Only a third of Australians have a mortgage, the rest are not affected by higher mortgage rates

Australia used to have a homeownership rate of 70-75%. It's roughly about 66% now. Of that 66%, only half of those people have a mortgage, the rest of them own outright.

As a result, the number of people affected by higher mortgage costs is smaller than ever. Even if mortgages rates continue to skyrocket, two thirds of the population will be untouched by these impacts. In fact, if this group has money in a savings account, they will actually be earning money as rates continue to go up. As such, raising interest rates is not as effective as combatting inflation as it was in the past.


The industries pushing up inflation are often not affected by lowered demand

Most luxury items are already sitting comfortably in the inflation target range. The areas pushing up inflation unfortunately are unlikely to be affected by interesting rate increases and limiting household budgets.
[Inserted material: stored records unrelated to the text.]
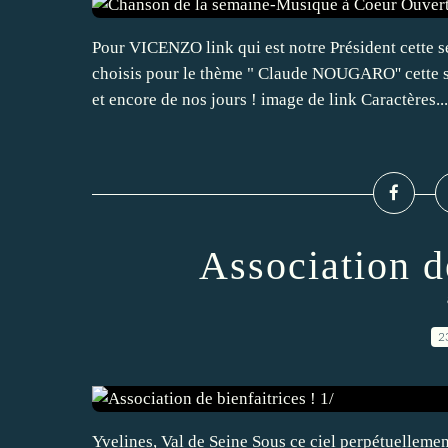
Pour VICENZO link qui est notre Président cette
choisis pour le thème " Claude NOUGARO'' cette sy
et encore de nos jours ! image de link Caractères...
Association de
2
Yvelines, Val de Seine Sous ce ciel perpétuellemen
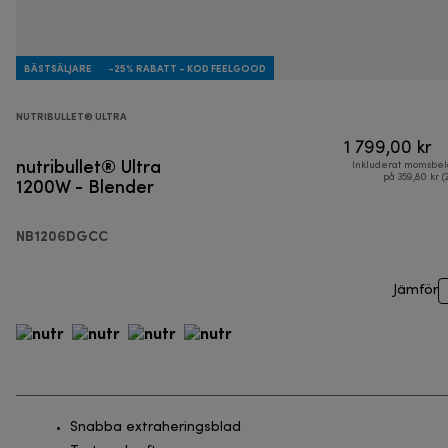
BÄSTSÄLJARE
-25% RABATT - KOD FEELGOOD
NUTRIBULLET® ULTRA
1 799,00 kr
nutribullet® Ultra
Inkluderat momsbel
1200W - Blender
på 359,80 kr (
NB1206DGCC
Jämför
Snabba extraheringsblad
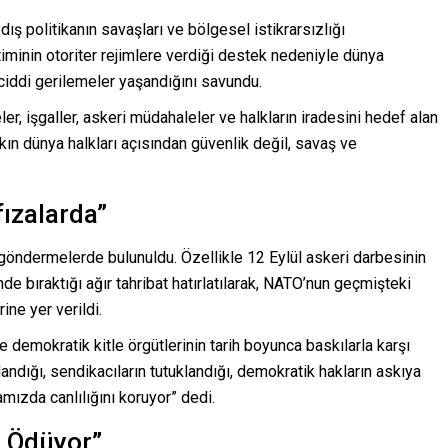
ış politikanın savaşları ve bölgesel istikrarsızlığı
timinin otoriter rejimlere verdiği destek nedeniyle dünya
ciddi gerilemeler yaşandığını savundu.
, işgaller, askeri müdahaleler ve halkların iradesini hedef alan
kın dünya halkları açısından güvenlik değil, savaş ve
fızalarda”
 göndermelerde bulunuldu. Özellikle 12 Eylül askeri darbesinin
 bıraktığı ağır tahribat hatırlatılarak, NATO’nun geçmişteki
ine yer verildi.
 demokratik kitle örgütlerinin tarih boyunca baskılarla karşı
klandığı, sendikacıların tutuklandığı, demokratik hakların askıya
amızda canlılığını koruyor” dedi.
r Ödüyor”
There are some products that we simply don't have the option to stop buying. Even if interest rate increases cripple budgets, there are certain things we need to function.
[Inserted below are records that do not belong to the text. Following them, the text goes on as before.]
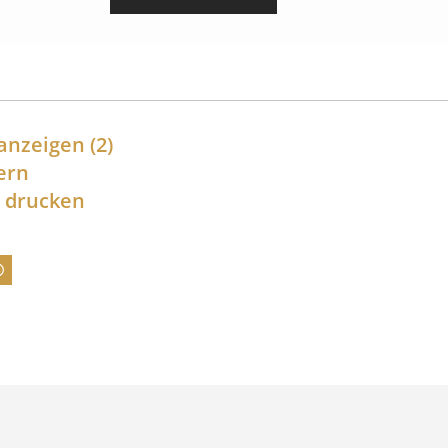
i
s
s
p
a
anzeigen
(2)
n
ern
l drucken
n
e
:
7
4
,
0
0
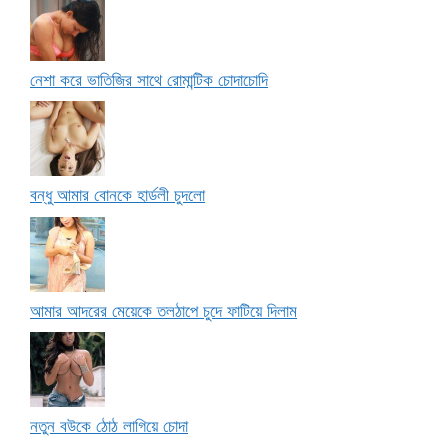
নেশা করে ভাতিজির সাথে রোমান্টিক চোদাচোদি
বন্ধু আমার বোনকে হার্ডলী চুদলো
আমার আদরের মেয়েকে তলঠাপে চুদে ফাটিয়ে দিলাম
নতুন বউকে ঠোঠ লাগিয়ে চোদা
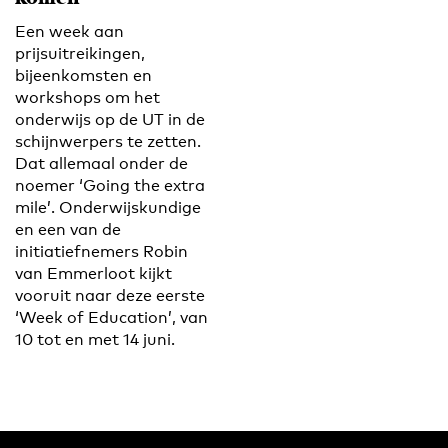
Een week aan
prijsuitreikingen,
bijeenkomsten en
workshops om het
onderwijs op de UT in de
schijnwerpers te zetten.
Dat allemaal onder de
noemer ‘Going the extra
mile’. Onderwijskundige
en een van de
initiatiefnemers Robin
van Emmerloot kijkt
vooruit naar deze eerste
‘Week of Education’, van
10 tot en met 14 juni.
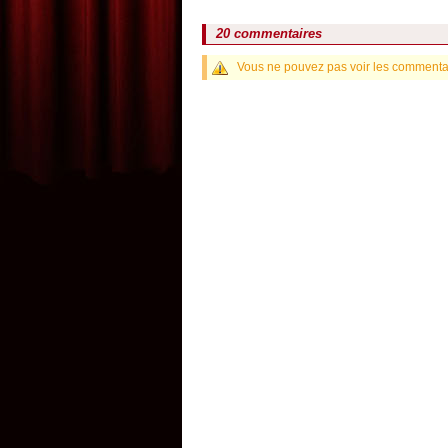
20 commentaires
Vous ne pouvez pas voir les commentair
For example, looking at the May 2024 CPI data, some of the segments with the highest inflation are electricity at 6.5%, health care at 6.1%, fuel at 9.3% and insurance at 7.8%. These are essentials.

Health insurance is a requirement for those over 31 or earning more than $93,000. Home insurance is a requirement of many mortgage contracts. Most Australians do not have the luxury of not purchasing insurance. It's a non-negotiable, meaning insurance companies can set prices as they please.

Electricity is also a non-negotiable. You cannot simply decide to live without electricity. So again, Australians are at the mercy of how these companies want to set prices.

Compare this to the non-essentials where Australians have the option to stop or change purchasing behaviour if budgets are too tight. Recreation and culture was 2.0%, clothing and footwear was 2.8%, food was 3.4% and furniture was -1.1%.


What else could be done?

The RBA is currently at an impasse. The third of Australians bearing the weight of interest rate increases are at near breaking point. Our measure of economic output (GDP) has already been negative on a per capita basis for four quarters. If our overall GDP is negative for two quarters, we will formally enter a recession. And some expert fear that a further interest rate increase will plunge the country into a formal recession. It is a very narrow path from here.

The reality is, the RBA could possibly need help from other bodies to manage this situation.

The Federal Government could put measures in place to reduce inflation like increasing taxes or increasing compulsory superannuation contributions. But they often don't as these policies are unpopular and can affect whether or not they are re-elected.

Alternative measures could be increasing or promoting competition in the market. The Federal Government or the ACCC could also investigate the way businesses set prices and regulate this process. There is a current investigation into supermarket prices to determine whether this monopolised sphere engaged in anti-competitive price gouging.

Actively combating climate change is another way to reduce inflation. Adverse weather events like flooding or fires mean that many insurance companies put their prices up. High temperatures and droughts can impact the amount of produce farmers can grow, which causes and increase to the price of food. High temperatures are linked to adverse health outcomes which puts additional pressure on the healthcare system, again requiring higher prices.

If you're wondering what you can do as an individual, if you see something that is too expensive, don't buy it. Send a message to the business that customers won't accept overly inflated prices. Always compare insurance or hotel prices, and try to look for the option that gives you the best value for money.